On the other hand, however, Iraqi oil experts, labour unions and international campaigners were rattled by the new law. They argue that oil production should remain in the hands of Iraqis. In their view, it financially legalizes “unfair” types of contracts that will put Iraq in long-term contracts that can go up to thirty-five years and cause the loss of hundreds of billions of dollars. According to local labour leaders, transferring ownership to foreign companies, as the new law stipulates, would furnish the American administration with a pretext to continue occupation on the grounds that those companies will need protection. “The new law will annul Law No. 80 issued by [late President] Abdel-Kareem Qassem in 1961 by virtue of which 95% of fields that were under the control of foreign companies were withdrawn and then nationalized in 1972,” said former general manager of Iraqi Oil Marketing Company Diaa Al-Bakkaa. “Therefore, approving this dubious law under these turbulent circumstances will negatively affect the future of Iraqi economy and people,” he added.
Al-Bakkaa added that the law would help foreign companies to control the country’s oil reserves. “There is an article in the law that gives foreign companies the right to compete with their local counterparts to attain exploration and production contracts, which of course will be in the favour of the former which have the expertise and the technology to win most of the contracts,” he stressed.
Other Iraqi pundits argued that the new law entitles American and British companies to 20% profit rate by virtue of 30-year contracts, a case that is unprecedented in the history of all oil-rich countries.
In many seminars held in Baghdad and Amman, Iraqi oil experts voiced their fears concerning the new law.
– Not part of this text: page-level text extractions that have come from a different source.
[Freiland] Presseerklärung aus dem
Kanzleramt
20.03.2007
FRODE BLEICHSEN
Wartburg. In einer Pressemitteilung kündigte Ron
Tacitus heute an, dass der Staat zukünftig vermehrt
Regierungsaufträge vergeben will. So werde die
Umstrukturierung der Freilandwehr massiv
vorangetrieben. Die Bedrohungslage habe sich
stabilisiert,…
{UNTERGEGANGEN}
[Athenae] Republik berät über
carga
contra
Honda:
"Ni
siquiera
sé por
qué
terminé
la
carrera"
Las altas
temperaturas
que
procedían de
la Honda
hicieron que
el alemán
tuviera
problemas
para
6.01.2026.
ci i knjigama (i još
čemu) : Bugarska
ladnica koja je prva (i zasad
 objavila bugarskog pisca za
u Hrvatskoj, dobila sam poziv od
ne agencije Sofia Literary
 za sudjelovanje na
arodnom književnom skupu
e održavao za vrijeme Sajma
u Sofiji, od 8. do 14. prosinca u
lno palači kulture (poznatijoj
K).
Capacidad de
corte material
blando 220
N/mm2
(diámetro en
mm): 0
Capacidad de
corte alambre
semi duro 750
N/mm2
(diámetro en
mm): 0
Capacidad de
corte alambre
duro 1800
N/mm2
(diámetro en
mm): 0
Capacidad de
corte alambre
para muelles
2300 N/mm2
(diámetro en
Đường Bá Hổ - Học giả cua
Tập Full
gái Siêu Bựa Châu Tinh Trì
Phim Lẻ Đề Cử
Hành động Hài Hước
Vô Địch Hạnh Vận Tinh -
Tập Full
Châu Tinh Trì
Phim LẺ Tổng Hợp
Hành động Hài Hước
They revealed that an American consultant company, Bearing Point, put the draft of this law under the instruction of the American administration. They also accused Khalilzad of pressuring the Iraqi government to approve this “dubious” law, and would exert more pressures on parliamentarian blocs to pass it.
On their part, Iraqi labour unions sent a letter in Arabic to Iraqi President Jalal Talbani on 8 February urging him to reconsider this kind of agreement. “Production-sharing agreements are a relic of the 1960s,” said the letter. “They will re-imprison the Iraqi economy and impinge on Iraq’s sovereignty since they only preserve the interests of foreign companies. We warn against falling into this trap.”
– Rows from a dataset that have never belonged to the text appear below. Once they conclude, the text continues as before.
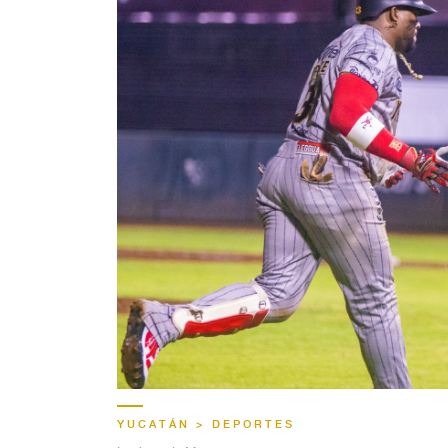
YUCATÁN > DEPORTES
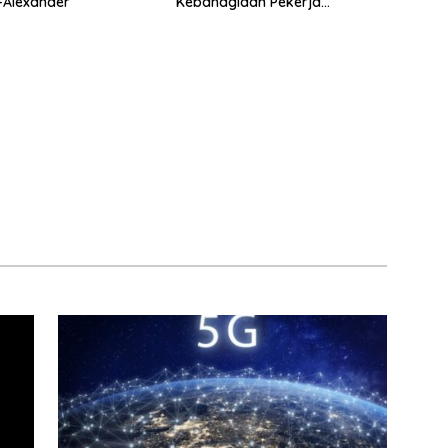
-Alexander
Kebahagiaan Pekerja
Indonesia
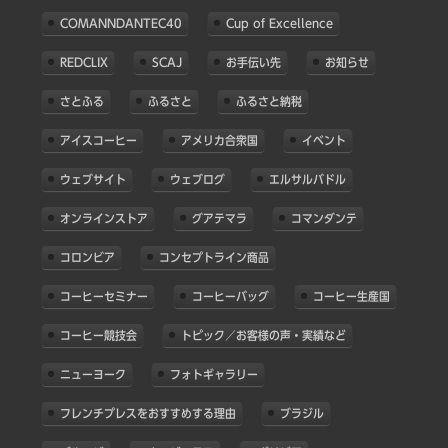
COMANNDANTEC40
Cup of Excellence
REDCLIX
SCAJ
お手伝い先
お知らせ
さとふる
ふるさと
ふるさと納税
アイスコーヒー
アメリカ合衆国
イベント
ウェブサイト
ウェブログ
エルサルバドル
オンラインストア
グアテマラ
コマンダンテ
コロンビア
コンセプトライン商品
コーヒーセミナー
コーヒーバッグ
コーヒー生産国
コーヒー競技会
トピック／お客様の声・実績など
ニューヨーク
フォトギャラリー
フレンチプレスをおすすめする理由
ブラジル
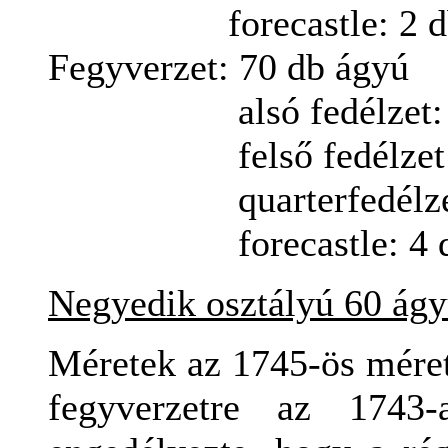
forecastle: 2
d
Fegyverzet: 70 db ágyú
alsó
fedélzet:
felső
fedélzet
quarterfedélz
forecastle: 4 
Negyedik
osztályú
60
ágy
Méretek az 1745-ös méret
fegyverzetre az 1743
Labour groups have also criticised the process of drafting the law and warned that the bill is designed in favour of American and British multinationals that it could end up increasing political tensions in the war-ravaged nation. In a recent speech given by Hassan Juma, head of the Iraqi Oil Labour Union, which was published on the union’s website, he called on the Iraqi government to consult with Iraqi oil experts and to “get their opinion before indulging Iraq into an ocean of dark injustice.”
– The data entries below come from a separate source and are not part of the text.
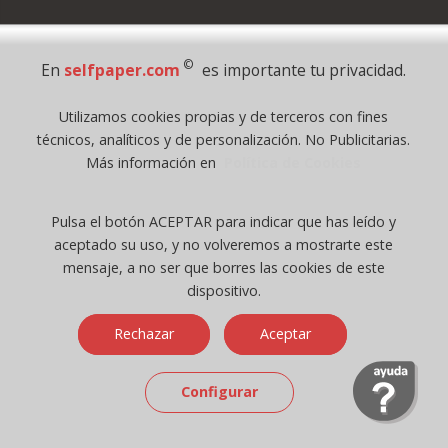
Pago Seguro
©
En
selfpaper.com
es importante tu privacidad.
© 1995 - 2026 Grupo Selfpaper.
Utilizamos cookies propias y de terceros con fines
Todos los derechos reservados
técnicos, analíticos y de personalización. No Publicitarias.
©selfpaper.com, y las webs de ©gruposelfpaper.org están gestionadas, y
Más información en
Política de Cookies
son propiedad de :
Suministros de Oficina Self-Paper, S.L. - C.I.F. B97233654, inscrita en el
Pulsa el botón ACEPTAR para indicar que has leído y
Registro Mercantil de Valencia ( España ) CEE:
aceptado su uso, y no volveremos a mostrarte este
Tomo 7263, Libro 4565, Folio 1, Sección 8, Hoja V-85203.
mensaje, a no ser que borres las cookies de este
dispositivo.
Móvil / Tablet - Bot mozilla/5.0 (linux; android 14; pixel 8)
Rechazar
Aceptar
applewebkit/537.36 (khtml, like gecko) chrome/131.0.0.0 mobile
safari/537.36; claudebot/1.0; +claudebot@anthropic.com) - Google
Chrome
Configurar
Ip: 216.73.217.110 -
↑ 896 → 448 ppp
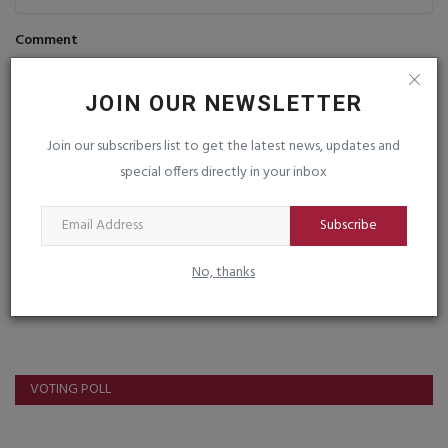
Comment
JOIN OUR NEWSLETTER
Join our subscribers list to get the latest news, updates and
special offers directly in your inbox
Post Comment
Subscribe
No, thanks
VOTING POLL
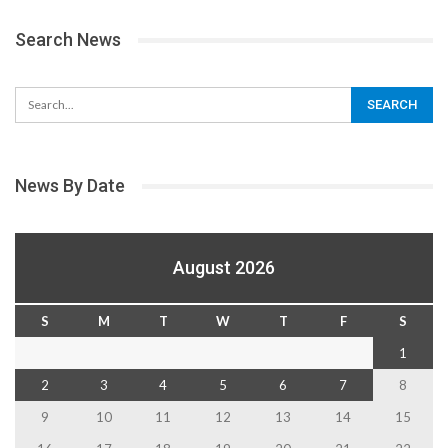
Search News
News By Date
August 2026
S
M
T
W
T
F
S
1
2
3
4
5
6
7
8
9
10
11
12
13
14
15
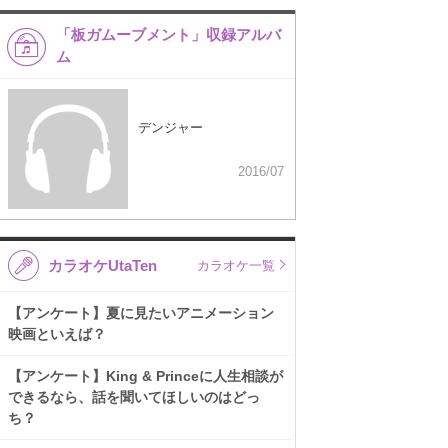
「板ガムーブメント」収録アルバ
ム
デンジャー
2016/07
カラオケUtaTen
カラオケ一覧
【アンケート】夏に見たいアニメーション
映画といえば？
【アンケート】King & Princeに人生相談が
できるなら、話を聞いてほしいのはどっ
ち？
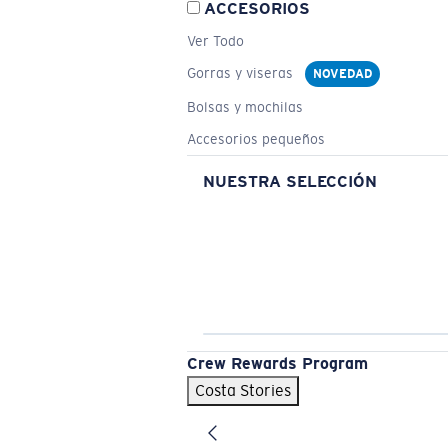
ACCESORIOS
Ver Todo
Gorras y viseras
NOVEDAD
Bolsas y mochilas
Accesorios pequeños
NUESTRA SELECCIÓN
Crew Rewards Program
Costa Stories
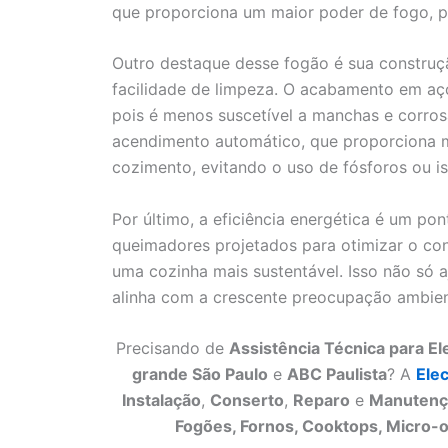
que proporciona um maior poder de fogo, pe
Outro destaque desse fogão é sua construçã
facilidade de limpeza. O acabamento em aç
pois é menos suscetível a manchas e corros
acendimento automático, que proporciona ma
cozimento, evitando o uso de fósforos ou is
Por último, a eficiência energética é um po
queimadores projetados para otimizar o con
uma cozinha mais sustentável. Isso não só
alinha com a crescente preocupação ambien
Precisando de
Assistência Técnica para E
grande São Paulo
e
ABC Paulista
? A
Ele
Instalação
,
Conserto
,
Reparo
e
Manutenç
Fogões, Fornos, Cooktops, Micro-o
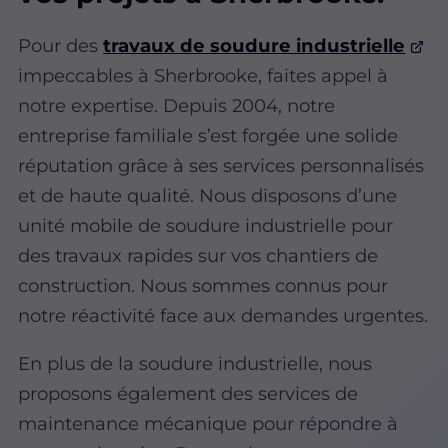
Pour des
travaux de soudure industrielle
impeccables à Sherbrooke, faites appel à
notre expertise. Depuis 2004, notre
entreprise familiale s’est forgée une solide
réputation grâce à ses services personnalisés
et de haute qualité. Nous disposons d’une
unité mobile de soudure industrielle pour
des travaux rapides sur vos chantiers de
construction. Nous sommes connus pour
notre réactivité face aux demandes urgentes.
En plus de la soudure industrielle, nous
proposons également des services de
maintenance mécanique pour répondre à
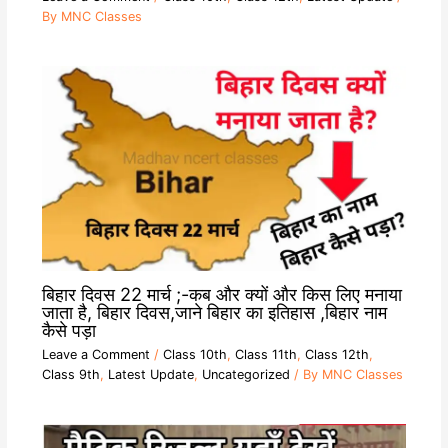
By
MNC Classes
बिहार दिवस 22 मार्च ;-कब और क्यों और किस लिए मनाया
जाता है, बिहार दिवस,जाने बिहार का इतिहास ,बिहार नाम
कैसे पड़ा
Leave a Comment
/
Class 10th
,
Class 11th
,
Class 12th
,
Class 9th
,
Latest Update
,
Uncategorized
/ By
MNC Classes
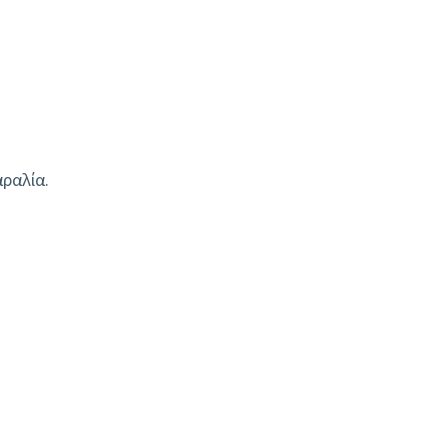
ραλία.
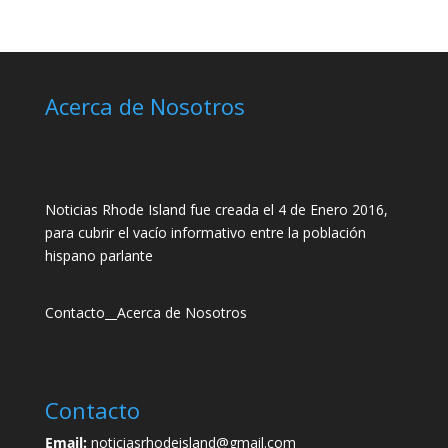
Acerca de Nosotros
Noticias Rhode Island fue creada el 4 de Enero 2016,
para cubrir el vacío informativo entre la población
hispano parlante
Contacto
__
Acerca de Nosotros
Contacto
Email:
noticiasrhodeisland@gmail.com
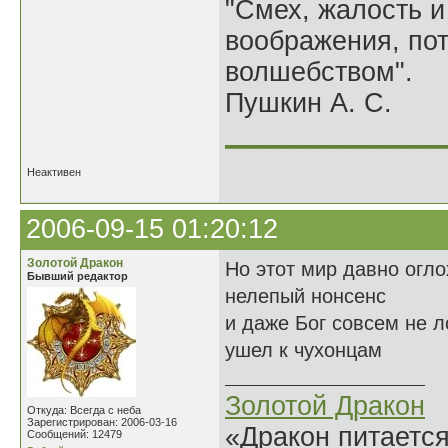
"Смех, жалость и
воображения, по
волшебством".
Пушкин А. С.
______________
Неактивен
2006-09-15 01:20:12
Золотой Дракон
Но этот мир давно огло
Бывший редактор
нелепый нонсенс
и даже Бог совсем не л
ушел к чухонцам
Золотой Дракон
Откуда: Всегда с неба
Зарегистрирован: 2006-03-16
«Дракон питается
Сообщений: 12479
With an estimated 115 billion barrels of accessible reserves, Iraq has the third largest oil reserves after Saudi Arabia and Iran. Therefore, the sharing of oil has been a major cause of strife between Iraq’s Shiite majority and Kurds and Sunni Arabs. Most of the oil fields are located in the Shiite- dominated south, while most of the reserves are in the Kurdish north. And since the US-led invasion in 2003, production has decreased from 3.5 million barrels per day to approximately two million.